During a recent expedition to the Gulf of California, researchers uncovered one of its deepest, darkest secrets. They stumbled across the deepest known high-temperature hydrothermal vents in the Pacific Ocean, lying more than 3,800 meters (12,500 feet) down and surrounded by its own unique community of creatures.
The team, working at the Monterey Bay Aquarium Research Institute (MBARI), first realized that they might be onto something when they looked at the sonar data collected by an autonomous underwater vehicle (AUV). The little yellow robot spent a couple of days whizzing along at about 50 meters (164 feet) above the Gulf's floor, mapping its depth and shape.
“Before the AUV survey of Pescadero Basin, all we knew was that this area was really deep and filled with sediment. I was hoping to find a few outcrops of lava on the seafloor,” said David Clague, a geologists at MBARI. “But we got lucky. The vent field was right on the edge of our survey area, along a fault at the western edge of the basin.”
When the team then analyzed the data collected by the AUV, they found mounds and spires rising from the sea bed, and a spike in the temperature in the region. This was prime evidence that there might be some vents hiding in the dark. So they sent a remotely operated vehicle (ROV) down to investigate, and collected videos and samples from the underwater chimneys spewing superheated water into the chilly water of the Gulf.
When the samples made it back to the surface, the scientists were in for even more of a surprise. Rather than being made of dark sulfide minerals as they were expecting, the chimneys from this vent field were made of light-colored carbonate mineral. This makes the Pescadero Basin only the second place in the world where carbonate chimneys have been found. They made three more dives at the site to establish what animal communities lived around the hydrothermal vents.

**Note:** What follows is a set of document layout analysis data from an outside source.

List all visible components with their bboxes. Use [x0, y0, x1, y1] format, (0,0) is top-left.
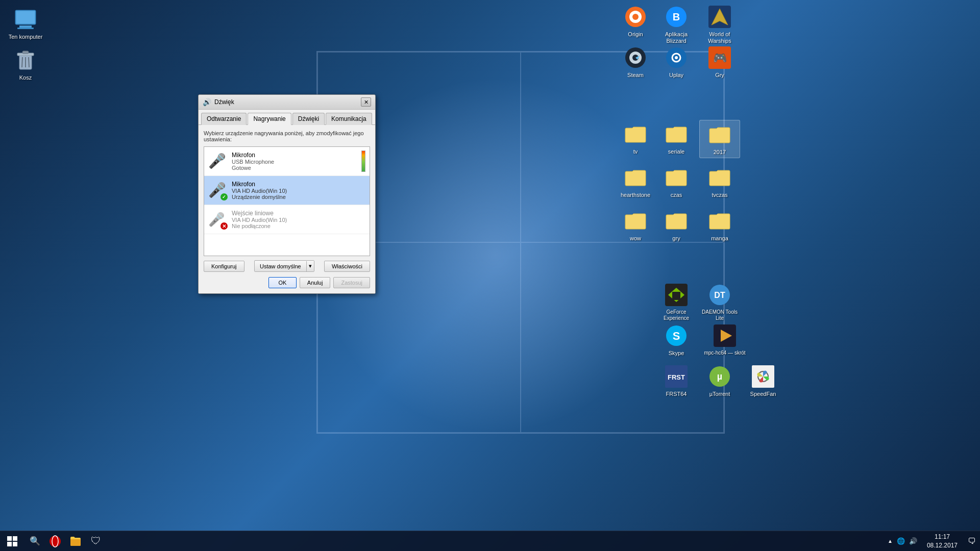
origin-icon	[623, 5, 648, 29]
apply-button[interactable]: Zastosuj	[333, 277, 370, 288]
czas-folder-icon	[664, 165, 689, 190]
recycle-bin-label: Kosz	[19, 74, 32, 81]
clock-date: 08.12.2017	[927, 541, 958, 550]
desktop-icon-hearthstone[interactable]: hearthstone	[615, 163, 656, 201]
speedfan-label: SpeedFan	[750, 391, 776, 397]
tvczas-folder-icon	[707, 165, 732, 190]
device-name-via: Mikrofon	[232, 181, 365, 188]
desktop-icon-wow[interactable]: wow	[615, 207, 656, 244]
warships-label: World of Warships	[701, 31, 738, 44]
desktop-icon-gry[interactable]: 🎮 Gry	[699, 43, 740, 81]
device-level-bar	[361, 151, 365, 172]
skype-label: Skype	[669, 350, 684, 357]
opera-taskbar-icon[interactable]	[45, 531, 65, 552]
desktop-icon-daemon[interactable]: DT DAEMON Tools Lite	[699, 281, 740, 323]
desktop-icon-world-of-warships[interactable]: World of Warships	[699, 3, 740, 46]
blizzard-icon: B	[664, 5, 689, 29]
desktop-icon-geforce[interactable]: GeForce Experience	[656, 281, 697, 323]
desktop-icon-mpc[interactable]: mpc-hc64 — skrót	[699, 321, 750, 358]
speedfan-icon	[751, 364, 775, 389]
set-default-dropdown[interactable]: ▾	[307, 261, 314, 271]
configure-button[interactable]: Konfiguruj	[204, 261, 244, 272]
set-default-button[interactable]: Ustaw domyślne	[255, 261, 307, 271]
desktop-icons-area: Ten komputer Kosz	[0, 0, 980, 531]
folder-2017-icon	[707, 122, 732, 147]
tab-komunikacja[interactable]: Komunikacja	[326, 113, 372, 125]
svg-text:µ: µ	[717, 371, 722, 382]
mpc-icon	[713, 323, 737, 348]
desktop-icon-uplay[interactable]: Uplay	[656, 43, 697, 81]
svg-text:B: B	[673, 11, 680, 22]
seriale-folder-label: seriale	[668, 148, 684, 155]
desktop-icon-tv[interactable]: tv	[615, 120, 656, 157]
czas-folder-label: czas	[671, 192, 682, 198]
ok-button[interactable]: OK	[268, 277, 297, 288]
device-info-usb: Mikrofon USB Microphone Gotowe	[232, 152, 359, 171]
frst64-icon: FRST	[664, 364, 689, 389]
device-item-line-in[interactable]: 🎤 ✕ Wejście liniowe VIA HD Audio(Win 10)…	[204, 205, 370, 234]
search-button[interactable]: 🔍	[24, 531, 45, 552]
gry2-folder-icon	[664, 209, 689, 233]
device-sub-linein: VIA HD Audio(Win 10)	[232, 217, 365, 223]
tab-odtwarzanie[interactable]: Odtwarzanie	[201, 113, 247, 125]
notification-center-button[interactable]: 🗨	[964, 531, 980, 552]
desktop-icon-blizzard[interactable]: B Aplikacja Blizzard	[656, 3, 697, 46]
dialog-bottom-buttons: OK Anuluj Zastosuj	[199, 277, 375, 293]
properties-button[interactable]: Właściwości	[324, 261, 370, 272]
desktop-icon-frst64[interactable]: FRST FRST64	[656, 362, 697, 399]
desktop-icon-2017[interactable]: 2017	[699, 120, 740, 158]
desktop-icon-utorrent[interactable]: µ µTorrent	[699, 362, 740, 399]
disconnected-badge-red: ✕	[220, 222, 228, 230]
taskbar: 🔍 🛡 ▲ 🌐 🔊 11:17	[0, 531, 980, 551]
desktop-icon-tvczas[interactable]: tvczas	[699, 163, 740, 201]
svg-rect-3	[17, 28, 34, 29]
tray-expand-arrow[interactable]: ▲	[886, 531, 894, 552]
hearthstone-folder-icon	[623, 165, 648, 190]
device-item-mikrofon-via[interactable]: 🎤 ✓ Mikrofon VIA HD Audio(Win 10) Urządz…	[204, 176, 370, 205]
desktop: Ten komputer Kosz	[0, 0, 980, 551]
tvczas-folder-label: tvczas	[712, 192, 727, 198]
tab-nagrywanie[interactable]: Nagrywanie	[248, 113, 291, 125]
desktop-icon-skype[interactable]: S Skype	[656, 321, 697, 359]
desktop-icon-origin[interactable]: Origin	[615, 3, 656, 40]
svg-text:🎮: 🎮	[713, 51, 727, 65]
desktop-icon-manga[interactable]: manga	[699, 207, 740, 244]
device-item-mikrofon-usb[interactable]: 🎤 Mikrofon USB Microphone Gotowe	[204, 147, 370, 176]
geforce-icon	[664, 283, 689, 307]
device-info-linein: Wejście liniowe VIA HD Audio(Win 10) Nie…	[232, 210, 365, 229]
folder-2017-label: 2017	[714, 149, 726, 156]
svg-rect-6	[22, 51, 29, 54]
utorrent-icon: µ	[707, 364, 732, 389]
explorer-taskbar-icon[interactable]	[65, 531, 86, 552]
dialog-close-button[interactable]: ✕	[361, 97, 371, 107]
tab-dzwieki[interactable]: Dźwięki	[292, 113, 325, 125]
svg-text:S: S	[673, 330, 680, 342]
svg-line-9	[29, 57, 29, 67]
manga-folder-icon	[707, 209, 732, 233]
computer-label: Ten komputer	[9, 34, 43, 40]
tray-network-icon[interactable]: 🌐	[895, 531, 906, 552]
daemon-label: DAEMON Tools Lite	[701, 309, 738, 321]
wow-folder-icon	[623, 209, 648, 233]
taskbar-clock[interactable]: 11:17 08.12.2017	[921, 531, 964, 552]
defender-taskbar-icon[interactable]: 🛡	[86, 531, 106, 552]
wow-folder-label: wow	[630, 235, 641, 242]
desktop-icon-speedfan[interactable]: SpeedFan	[743, 362, 783, 399]
desktop-icon-my-computer[interactable]: Ten komputer	[5, 5, 46, 42]
uplay-label: Uplay	[669, 72, 683, 79]
uplay-icon	[664, 45, 689, 70]
desktop-icon-recycle-bin[interactable]: Kosz	[5, 46, 46, 83]
desktop-icon-czas[interactable]: czas	[656, 163, 697, 201]
desktop-icon-seriale[interactable]: seriale	[656, 120, 697, 157]
desktop-icon-gry2[interactable]: gry	[656, 207, 697, 244]
start-button[interactable]	[0, 531, 24, 552]
cancel-button[interactable]: Anuluj	[300, 277, 331, 288]
seriale-folder-icon	[664, 122, 689, 146]
tv-folder-label: tv	[633, 148, 638, 155]
svg-point-22	[675, 56, 678, 59]
geforce-label: GeForce Experience	[658, 309, 695, 321]
tray-volume-icon[interactable]: 🔊	[908, 531, 919, 552]
desktop-icon-steam[interactable]: Steam	[615, 43, 656, 81]
skype-icon: S	[664, 323, 689, 348]
clock-time: 11:17	[935, 533, 950, 541]
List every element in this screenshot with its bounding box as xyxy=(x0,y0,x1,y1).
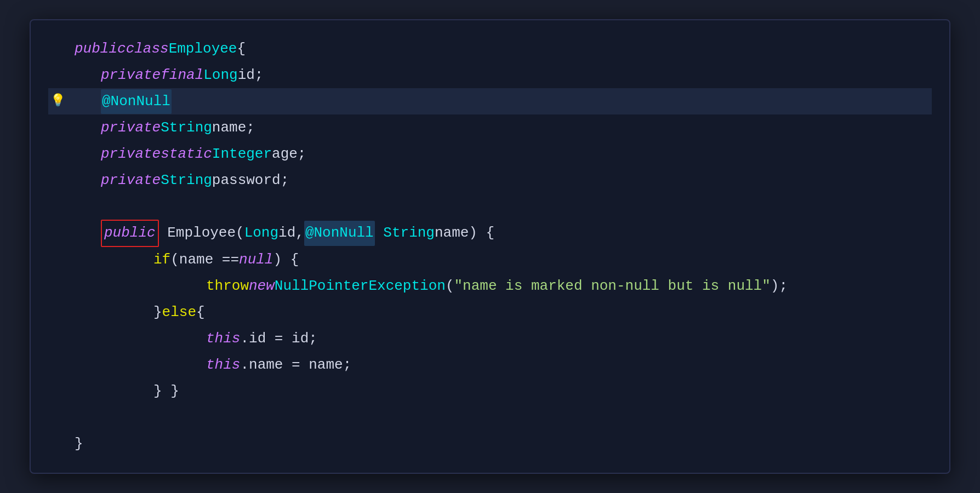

They discovered that different parts of the vent field, which stretched for 400 meters (1,312 feet), had differing geology, revealing at least three distinct types of hydrothermal chimneys. In addition to the carbonate vents, they also found black smokers and hydrothermal seeps. Each region harbored its own specific animal clique.
What united the three areas, however, was that the dominant clams and tubeworms that lived around the vents, and can grow to over 2 meters (6 feet) in length, host specialized bacteria that allows the worms to feed off the chemicals rich in heavy metals and toxins that spew out of the vents. The team plan on going back to the chimneys to try and figure out what it is that determines what type of vents form where.